Film Round-Up: Candyman, Dear Evan Hansen, Everybody’s Talking About Jamie and Old
Artist Anthony McCoy finds out about the legend of the Candyman and becomes obsessed. Anyone who goes ‘hurr durr politics shouldn’t be in my horror movies’ are idiots because politics have always been part of horror movies. Candyman is probably the most overtly political as this reboot looks to make the most of the fact Candyman was a black slasher villain which wasn’t exactly common. How well you like this movie depends on how much you like the integration of the politics into the horror. For me, it’s hit and miss. For sure, it adds a lot more depth to the film and with everything that has happened over the last two years with Black Lives Matters, the film does have extra meaning. But on the other hand some of it doesn’t mix that well and the film’s horror scenes often feels tacked on, with the school bathroom scene feeling very out of place compared to everything else happening in the film. I appreciate the attempt from this film but it only partially sticks the landing.
Dear Evan Hansen
Evan Hansen accidentally becomes close with a family who lost their son to suicide as they mistakenly believe he was their son’s best friend. I don’t know how this plays on the West End and Broadway but this story is irredeemable for the main character. He goes along with pretending to be the best friend of a dead boy so he can get with his sister. That’s the plot and it’s hard to really sympathise and go with the story’s morals when this is our lead. To make it worse, Evan is obviously a 30-year-old plus man and not a teenager. This gets even worse when everyone else either looks like a teenager or is one. So you have an adult masquerading as a teenager using a dead son to get with a teenage girl. Ugh. Add onto this the sound mixing means you can’t hear the lyrics to the songs, you have a musical which makes the creation of Cats seem sane.

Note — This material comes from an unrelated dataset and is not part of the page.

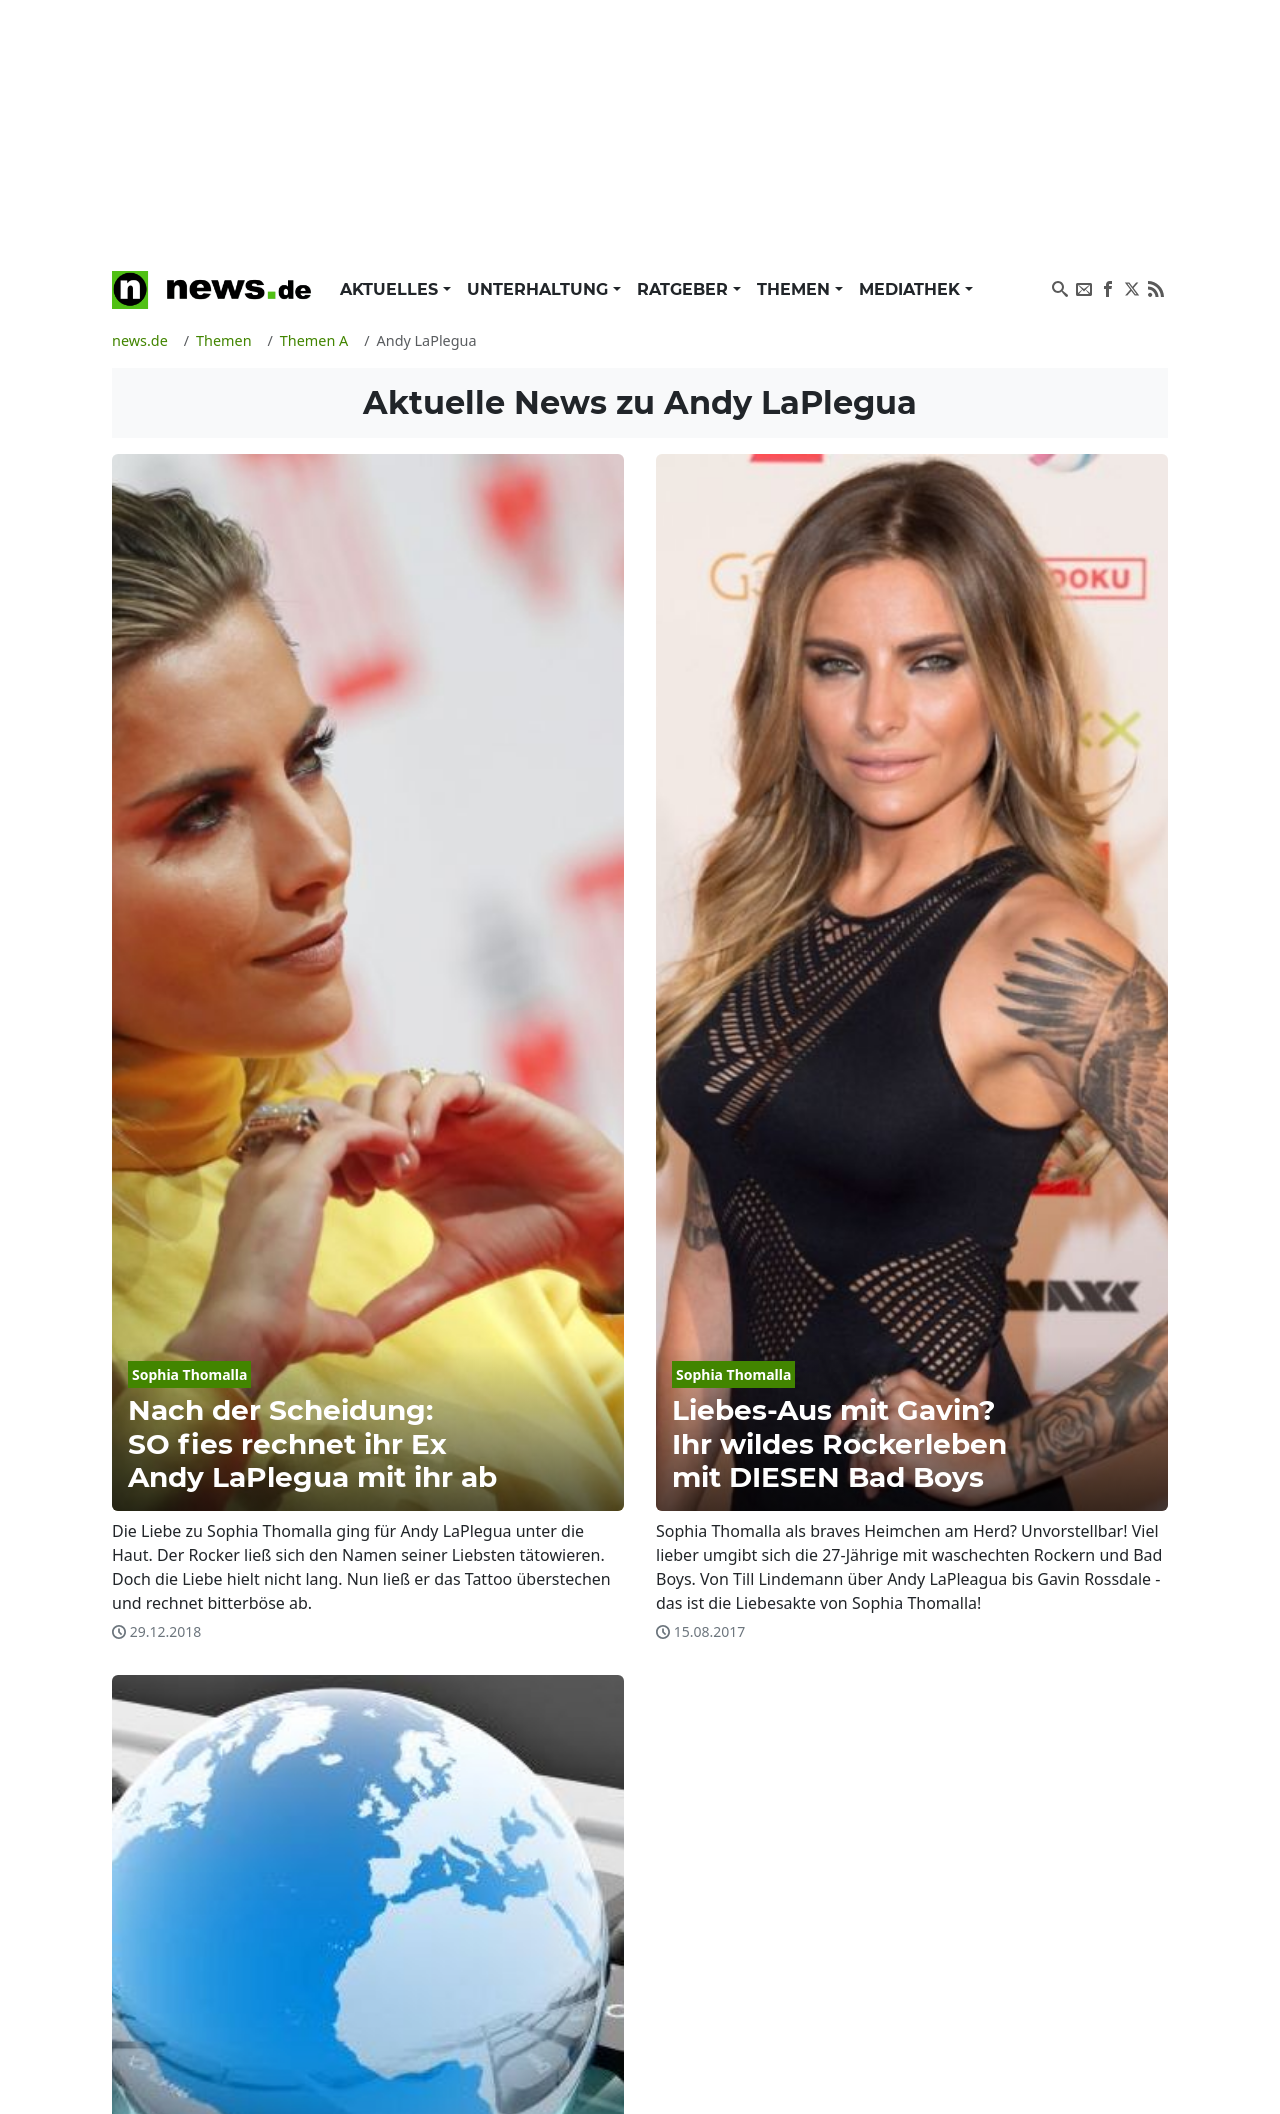 This screenshot has height=2114, width=1280. Describe the element at coordinates (796, 289) in the screenshot. I see `Themen [button]` at that location.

Everybody’s Talking About Jamie
Teenager Jamie wants to be a drag queen but he’ll have to overcome his self-confidence issues and bigoted family members before he can do that. Now if you want a musical about a teenager going through some tough times at school, this is the one to watch. And I’m not just biased because this was set and filmed about a mile away from where I live, though that does help. This is just a feel good musical which is just enjoyable to watch. There are plenty of catchy songs, the musical sequences are done in a stylistic way which will catch your attention and there are plenty of fun performances on display, especially a very game Richard E Grant who steals the show as an aging drag queen who plays mentor to Jamie. The story is predictable and it’s as standard musical as you can get, but sometimes that’s what you want and this hits that hole just right.
A group of holidaymakers end up on a beach which speeds up the process of aging, meaning they only have a short amount of time to escape or they’ll die. Did you think that Split might mean M Night. Shyamalan would finally realise the potential he showed with The Sixth Sense and Unbreakable? Nope, we’re back to the crap that made him a joke! An interesting premise which is ruined by everything that makes up a movie. So that is some incredibly stilted acting, performances which are more wooden than a oak tree and the plot completely stalls after everything is revealed. I get the feeling that this idea might be better suited to a short film than it is a full length movie. This is probably one of Shyamalan’s duller efforts because seriously the film completely loses track of what it’s doing halfway through, but also one of his most frustrating as he recently revealed that he isn’t a complete hack. This film will age like milk.